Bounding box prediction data
········

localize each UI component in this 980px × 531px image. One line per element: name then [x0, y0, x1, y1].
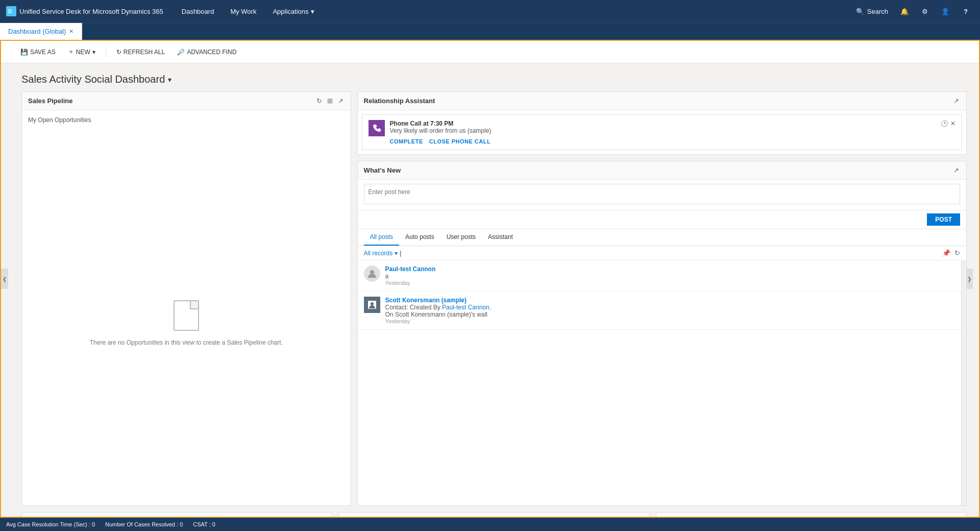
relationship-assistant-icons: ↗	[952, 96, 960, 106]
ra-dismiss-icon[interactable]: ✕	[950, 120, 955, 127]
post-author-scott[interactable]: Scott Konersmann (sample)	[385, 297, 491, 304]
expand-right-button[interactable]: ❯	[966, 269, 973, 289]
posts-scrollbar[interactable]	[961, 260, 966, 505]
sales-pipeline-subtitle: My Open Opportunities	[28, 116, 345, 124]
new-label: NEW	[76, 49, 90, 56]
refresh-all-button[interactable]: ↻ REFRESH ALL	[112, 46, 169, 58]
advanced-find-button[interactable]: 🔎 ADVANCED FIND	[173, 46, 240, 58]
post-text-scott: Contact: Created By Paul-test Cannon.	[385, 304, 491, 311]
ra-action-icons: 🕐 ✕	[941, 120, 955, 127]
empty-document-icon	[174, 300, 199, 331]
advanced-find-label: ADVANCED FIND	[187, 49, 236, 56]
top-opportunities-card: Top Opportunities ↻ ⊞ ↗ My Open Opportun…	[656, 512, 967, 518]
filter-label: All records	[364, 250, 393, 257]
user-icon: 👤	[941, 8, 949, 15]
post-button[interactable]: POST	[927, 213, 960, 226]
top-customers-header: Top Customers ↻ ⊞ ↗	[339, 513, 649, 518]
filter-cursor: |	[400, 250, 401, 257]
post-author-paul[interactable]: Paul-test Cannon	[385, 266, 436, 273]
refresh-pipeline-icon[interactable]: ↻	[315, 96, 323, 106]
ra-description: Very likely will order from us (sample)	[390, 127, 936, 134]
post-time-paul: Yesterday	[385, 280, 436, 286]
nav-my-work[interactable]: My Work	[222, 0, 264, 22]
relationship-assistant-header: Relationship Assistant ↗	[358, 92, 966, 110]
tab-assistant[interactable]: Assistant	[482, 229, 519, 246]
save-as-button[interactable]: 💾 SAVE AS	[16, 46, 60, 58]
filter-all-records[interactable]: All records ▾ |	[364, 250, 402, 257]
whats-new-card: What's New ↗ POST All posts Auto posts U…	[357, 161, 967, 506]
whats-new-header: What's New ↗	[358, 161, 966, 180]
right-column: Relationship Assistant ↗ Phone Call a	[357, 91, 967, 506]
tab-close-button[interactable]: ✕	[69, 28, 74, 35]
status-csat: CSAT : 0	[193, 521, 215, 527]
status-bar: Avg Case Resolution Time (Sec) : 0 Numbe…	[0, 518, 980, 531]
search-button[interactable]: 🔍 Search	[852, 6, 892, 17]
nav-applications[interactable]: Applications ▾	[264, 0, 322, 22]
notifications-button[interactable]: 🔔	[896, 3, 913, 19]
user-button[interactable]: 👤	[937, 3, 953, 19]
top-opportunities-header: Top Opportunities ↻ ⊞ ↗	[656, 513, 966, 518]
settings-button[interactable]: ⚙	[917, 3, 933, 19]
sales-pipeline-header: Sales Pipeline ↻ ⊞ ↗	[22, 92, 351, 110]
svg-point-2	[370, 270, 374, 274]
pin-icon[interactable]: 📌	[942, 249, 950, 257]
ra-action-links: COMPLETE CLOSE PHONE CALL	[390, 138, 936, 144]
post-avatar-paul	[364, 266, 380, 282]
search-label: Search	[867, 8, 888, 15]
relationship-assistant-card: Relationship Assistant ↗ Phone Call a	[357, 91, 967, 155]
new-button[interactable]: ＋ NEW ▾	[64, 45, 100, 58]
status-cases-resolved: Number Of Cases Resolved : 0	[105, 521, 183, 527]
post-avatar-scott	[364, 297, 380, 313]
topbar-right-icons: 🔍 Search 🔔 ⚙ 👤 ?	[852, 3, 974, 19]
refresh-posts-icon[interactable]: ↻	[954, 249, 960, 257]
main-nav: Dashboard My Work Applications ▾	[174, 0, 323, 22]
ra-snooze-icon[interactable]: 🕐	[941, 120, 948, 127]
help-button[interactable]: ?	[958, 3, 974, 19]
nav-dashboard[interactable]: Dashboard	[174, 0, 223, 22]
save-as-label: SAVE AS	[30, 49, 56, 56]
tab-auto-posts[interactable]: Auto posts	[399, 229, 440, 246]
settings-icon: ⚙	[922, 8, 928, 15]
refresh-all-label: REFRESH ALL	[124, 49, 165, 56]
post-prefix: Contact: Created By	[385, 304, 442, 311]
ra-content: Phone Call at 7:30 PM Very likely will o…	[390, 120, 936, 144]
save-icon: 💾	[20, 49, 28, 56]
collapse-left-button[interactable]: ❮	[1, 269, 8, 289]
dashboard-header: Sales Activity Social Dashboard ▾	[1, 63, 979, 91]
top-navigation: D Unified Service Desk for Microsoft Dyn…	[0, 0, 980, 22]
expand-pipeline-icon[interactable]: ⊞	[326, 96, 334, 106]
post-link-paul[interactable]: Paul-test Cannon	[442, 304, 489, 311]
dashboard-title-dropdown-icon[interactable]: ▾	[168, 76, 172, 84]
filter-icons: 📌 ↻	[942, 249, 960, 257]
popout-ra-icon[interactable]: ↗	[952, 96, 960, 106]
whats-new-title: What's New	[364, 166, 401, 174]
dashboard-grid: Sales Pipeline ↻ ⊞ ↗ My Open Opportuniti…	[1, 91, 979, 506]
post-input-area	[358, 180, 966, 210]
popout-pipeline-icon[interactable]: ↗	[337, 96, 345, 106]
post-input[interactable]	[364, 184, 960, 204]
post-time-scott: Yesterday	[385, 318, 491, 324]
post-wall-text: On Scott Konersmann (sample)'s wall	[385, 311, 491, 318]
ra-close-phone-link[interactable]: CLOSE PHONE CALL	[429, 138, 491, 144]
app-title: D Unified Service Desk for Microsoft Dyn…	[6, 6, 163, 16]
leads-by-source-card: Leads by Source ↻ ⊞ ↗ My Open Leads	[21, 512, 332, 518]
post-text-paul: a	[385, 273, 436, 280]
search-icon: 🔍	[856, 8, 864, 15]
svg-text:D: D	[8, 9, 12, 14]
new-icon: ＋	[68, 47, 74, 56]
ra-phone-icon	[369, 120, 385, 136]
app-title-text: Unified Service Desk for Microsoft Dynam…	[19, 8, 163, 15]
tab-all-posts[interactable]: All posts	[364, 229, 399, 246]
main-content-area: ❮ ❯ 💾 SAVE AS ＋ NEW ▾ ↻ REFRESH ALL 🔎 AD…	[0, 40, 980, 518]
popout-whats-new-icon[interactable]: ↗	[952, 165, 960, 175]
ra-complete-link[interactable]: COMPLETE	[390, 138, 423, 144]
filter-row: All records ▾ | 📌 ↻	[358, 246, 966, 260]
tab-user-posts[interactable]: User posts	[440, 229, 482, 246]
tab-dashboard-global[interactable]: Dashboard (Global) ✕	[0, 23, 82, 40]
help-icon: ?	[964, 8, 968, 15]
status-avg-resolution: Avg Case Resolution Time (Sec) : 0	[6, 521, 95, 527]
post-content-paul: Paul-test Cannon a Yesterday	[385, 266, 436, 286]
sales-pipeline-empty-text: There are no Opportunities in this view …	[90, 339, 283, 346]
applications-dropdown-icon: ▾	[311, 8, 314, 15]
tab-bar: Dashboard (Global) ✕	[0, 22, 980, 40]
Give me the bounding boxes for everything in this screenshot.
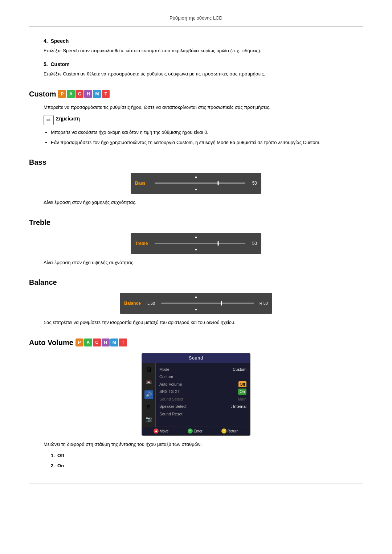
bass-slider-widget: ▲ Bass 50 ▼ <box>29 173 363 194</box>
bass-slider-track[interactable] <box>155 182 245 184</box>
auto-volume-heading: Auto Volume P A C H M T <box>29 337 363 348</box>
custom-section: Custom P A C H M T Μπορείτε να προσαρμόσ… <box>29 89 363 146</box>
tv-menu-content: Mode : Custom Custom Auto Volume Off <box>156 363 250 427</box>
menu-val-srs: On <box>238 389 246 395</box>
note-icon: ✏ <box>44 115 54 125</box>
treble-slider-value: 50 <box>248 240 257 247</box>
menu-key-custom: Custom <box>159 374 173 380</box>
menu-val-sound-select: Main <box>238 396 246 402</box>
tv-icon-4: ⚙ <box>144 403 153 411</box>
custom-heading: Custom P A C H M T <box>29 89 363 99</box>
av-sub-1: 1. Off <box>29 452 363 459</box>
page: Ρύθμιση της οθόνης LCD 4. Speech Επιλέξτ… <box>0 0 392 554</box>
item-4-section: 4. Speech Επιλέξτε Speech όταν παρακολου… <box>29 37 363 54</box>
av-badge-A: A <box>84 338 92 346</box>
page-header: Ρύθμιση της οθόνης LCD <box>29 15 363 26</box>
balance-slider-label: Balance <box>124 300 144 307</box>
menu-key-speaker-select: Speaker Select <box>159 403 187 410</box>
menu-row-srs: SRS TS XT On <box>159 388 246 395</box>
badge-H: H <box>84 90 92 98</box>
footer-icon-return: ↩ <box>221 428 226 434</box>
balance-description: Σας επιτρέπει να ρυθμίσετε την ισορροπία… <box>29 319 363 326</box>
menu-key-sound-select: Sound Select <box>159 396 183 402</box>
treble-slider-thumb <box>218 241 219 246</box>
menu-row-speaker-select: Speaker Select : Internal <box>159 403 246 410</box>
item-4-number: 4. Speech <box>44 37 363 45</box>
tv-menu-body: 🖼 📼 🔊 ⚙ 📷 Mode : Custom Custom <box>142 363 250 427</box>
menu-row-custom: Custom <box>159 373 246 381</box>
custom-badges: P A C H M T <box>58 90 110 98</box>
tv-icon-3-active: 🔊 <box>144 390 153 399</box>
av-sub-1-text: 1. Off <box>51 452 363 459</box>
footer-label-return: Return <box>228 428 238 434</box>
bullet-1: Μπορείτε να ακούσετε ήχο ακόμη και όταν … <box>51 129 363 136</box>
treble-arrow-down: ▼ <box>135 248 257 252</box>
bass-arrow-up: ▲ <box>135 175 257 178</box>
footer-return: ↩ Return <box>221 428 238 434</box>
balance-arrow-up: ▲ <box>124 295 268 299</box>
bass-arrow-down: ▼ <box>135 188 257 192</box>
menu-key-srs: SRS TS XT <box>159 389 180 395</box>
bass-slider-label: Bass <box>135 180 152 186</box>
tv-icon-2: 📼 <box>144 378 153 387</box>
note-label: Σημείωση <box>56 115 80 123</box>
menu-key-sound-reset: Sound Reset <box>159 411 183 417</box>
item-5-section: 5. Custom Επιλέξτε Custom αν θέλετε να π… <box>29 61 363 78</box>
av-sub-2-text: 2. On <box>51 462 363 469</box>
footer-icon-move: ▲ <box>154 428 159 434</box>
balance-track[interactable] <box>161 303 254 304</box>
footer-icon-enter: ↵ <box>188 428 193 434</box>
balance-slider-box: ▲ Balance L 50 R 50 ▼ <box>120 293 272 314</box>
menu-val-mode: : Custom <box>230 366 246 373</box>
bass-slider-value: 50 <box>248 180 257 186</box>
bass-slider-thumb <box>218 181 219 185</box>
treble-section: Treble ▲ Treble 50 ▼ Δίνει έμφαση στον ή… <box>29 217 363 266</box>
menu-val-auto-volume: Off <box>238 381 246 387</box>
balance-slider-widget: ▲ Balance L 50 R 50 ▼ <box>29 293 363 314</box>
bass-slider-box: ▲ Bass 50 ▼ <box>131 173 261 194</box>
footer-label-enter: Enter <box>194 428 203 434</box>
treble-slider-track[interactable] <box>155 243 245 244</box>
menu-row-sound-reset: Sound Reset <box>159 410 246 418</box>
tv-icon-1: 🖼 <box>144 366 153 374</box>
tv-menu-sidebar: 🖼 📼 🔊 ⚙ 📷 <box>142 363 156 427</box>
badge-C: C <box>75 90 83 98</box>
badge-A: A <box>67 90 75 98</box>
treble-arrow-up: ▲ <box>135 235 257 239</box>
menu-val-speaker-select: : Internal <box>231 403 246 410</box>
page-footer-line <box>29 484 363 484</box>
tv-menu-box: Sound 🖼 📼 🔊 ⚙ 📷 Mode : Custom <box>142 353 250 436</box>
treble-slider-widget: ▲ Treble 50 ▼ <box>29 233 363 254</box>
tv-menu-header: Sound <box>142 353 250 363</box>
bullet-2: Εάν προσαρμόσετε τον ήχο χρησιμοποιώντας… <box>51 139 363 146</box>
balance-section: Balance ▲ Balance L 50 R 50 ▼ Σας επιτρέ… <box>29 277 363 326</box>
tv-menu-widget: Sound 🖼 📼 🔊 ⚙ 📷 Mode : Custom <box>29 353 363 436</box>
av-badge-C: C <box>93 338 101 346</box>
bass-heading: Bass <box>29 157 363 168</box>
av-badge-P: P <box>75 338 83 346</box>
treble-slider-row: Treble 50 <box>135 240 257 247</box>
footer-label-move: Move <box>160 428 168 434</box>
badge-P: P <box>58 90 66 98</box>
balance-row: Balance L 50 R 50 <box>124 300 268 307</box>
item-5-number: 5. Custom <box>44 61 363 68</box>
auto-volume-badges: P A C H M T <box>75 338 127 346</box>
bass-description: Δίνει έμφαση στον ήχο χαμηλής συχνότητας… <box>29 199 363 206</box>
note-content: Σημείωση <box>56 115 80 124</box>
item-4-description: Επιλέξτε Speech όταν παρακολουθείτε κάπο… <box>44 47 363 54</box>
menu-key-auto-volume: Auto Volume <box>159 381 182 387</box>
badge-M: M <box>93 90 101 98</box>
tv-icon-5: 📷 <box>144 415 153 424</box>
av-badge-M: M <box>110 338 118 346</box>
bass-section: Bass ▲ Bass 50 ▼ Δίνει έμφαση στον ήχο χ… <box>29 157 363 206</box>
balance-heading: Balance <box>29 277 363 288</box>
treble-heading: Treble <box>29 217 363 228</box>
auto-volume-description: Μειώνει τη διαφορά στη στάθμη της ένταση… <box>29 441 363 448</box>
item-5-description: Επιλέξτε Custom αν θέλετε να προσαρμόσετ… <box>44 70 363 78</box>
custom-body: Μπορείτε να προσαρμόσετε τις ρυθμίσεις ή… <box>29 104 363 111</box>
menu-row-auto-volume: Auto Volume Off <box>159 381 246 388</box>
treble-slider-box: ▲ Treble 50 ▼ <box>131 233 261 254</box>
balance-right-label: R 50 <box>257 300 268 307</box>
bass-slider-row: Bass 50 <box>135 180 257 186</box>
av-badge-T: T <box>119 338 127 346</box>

········

Which of the lines in the data hold the string "item"? Report each of them by copying it.

item-4-section: 4. Speech Επιλέξτε Speech όταν παρακολου… <box>29 37 363 54</box>
item-4-number: 4. Speech <box>44 37 363 45</box>
item-5-section: 5. Custom Επιλέξτε Custom αν θέλετε να π… <box>29 61 363 78</box>
item-5-number: 5. Custom <box>44 61 363 68</box>
item-4-description: Επιλέξτε Speech όταν παρακολουθείτε κάπο… <box>44 47 363 54</box>
item-5-description: Επιλέξτε Custom αν θέλετε να προσαρμόσετ… <box>44 70 363 78</box>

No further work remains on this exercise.